When voltage sources are present, it is also advantageous to pick the reference node so that at least one of those voltage sources is attached to it. In Figure 5, the reference node, denoted by the ground symbol, is assumed to have a value of 0 V.

Figure 5 Node analysis with voltage sources

Step 2: Label the remaining n − 1 nodes with voltage variables ${{v}_{1}},{{v}_{2,\ldots .}}~{{v}_{n-1}}$ If the circuit contains m voltage sources:

• There are only (n − 1) − m independent voltage variables.

• There are m dependent voltage variables.

• For each voltage source, one of the two adjacent node voltage variables (e.g.,vj or vk) must be treated as a dependent variable.

The remaining three (4 − 1 = 3) node voltages are labeled va and vb, and vc as shown in Figure 5. Since the circuit contains one (m = 1) voltage source, there are two (4−1−1 = 2) independent variables and one dependent variable. The only va is adjacent to the voltage source; thus, it is the one dependent variable.

Apply KCL at each node associated with an independent variable, using Ohm’s law to express each resistor current in terms of the adjacent node voltages. Currents entering a node are assumed to be positive while those exiting a node are assumed to be negative.

• For each voltage source Vs there will be one additional dependent equation (e.g., Vk = vj + Vs).

• When a voltage source is adjacent to the reference node, either vj or vk, will be the reference node value, which is typically assigned as 0 V, and the additional dependent equation is particularly simple.

Apply KCL at the two nodes associated with the independent variables vb and vc:

At node b:

$\begin{matrix}\frac{{{v}_{a}}-{{v}_{b}}}{{{R}_{1}}}-\frac{{{v}_{b}}-0}{{{R}_{2}}}-\frac{{{v}_{b}}-{{v}_{c}}}{{{R}_{3}}}=0 & {} & \left( 10a \right) \\\end{matrix}$

At node c:

$\begin{matrix}\frac{{{v}_{b}}-{{v}_{c}}}{{{R}_{3}}}-\frac{{{v}_{c}}}{{{R}_{4}}}+{{i}_{s}}=0 & {} & (10b) \\\end{matrix}$

The equation for the dependent variable Va is simply:

$\begin{matrix}{{v}_{a}}=0+{{v}_{s}}={{v}_{s}} & {} & (10c) \\\end{matrix}$

Step 4: Collect coefficients for each of the n − 1 variables, and solve the linear

system of n − 1 equations.

• Some of the dependent equations may have the simple form vk = vs. In this case, the total number of equations and variables is reduced by direct substitution.

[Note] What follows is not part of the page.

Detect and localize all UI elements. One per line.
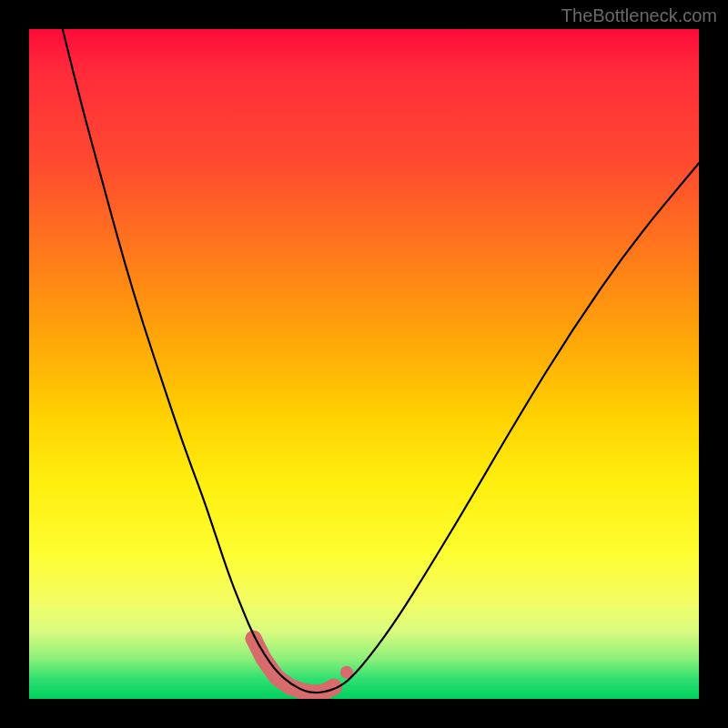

Substitute for va in equation 10a. At node b:

$\begin{matrix}\frac{{{v}_{s}}-{{v}_{b}}}{{{R}_{1}}}-\frac{{{v}_{b}}}{{{R}_{2}}}-\frac{{{v}_{b}}-{{v}_{c}}}{{{R}_{3}}}=0 & {} & \left( 11 \right) \\\end{matrix}$

Finally, collect the coefficients of the two independent variables to express the system of two equations as:

$\begin{matrix}\left( \frac{1}{{{R}_{1}}}+\frac{1}{{{R}_{2}}}+\frac{1}{{{R}_{3}}} \right){{v}_{b}}+\left( -\frac{1}{{{R}_{3}}} \right){{v}_{c}}=\frac{1}{{{R}_{1}}}{{v}_{s}} & {} & {} \\{} & {} & \left( 12 \right) \\\left( -\frac{1}{{{R}_{3}}} \right){{v}_{b}}+\left( \frac{1}{{{R}_{3}}}+\frac{1}{{{R}_{4}}} \right){{v}_{c}}={{i}_{s}} & {} & {} \\\end{matrix}$

The resulting system of two equations in two unknowns is now ready to be solved.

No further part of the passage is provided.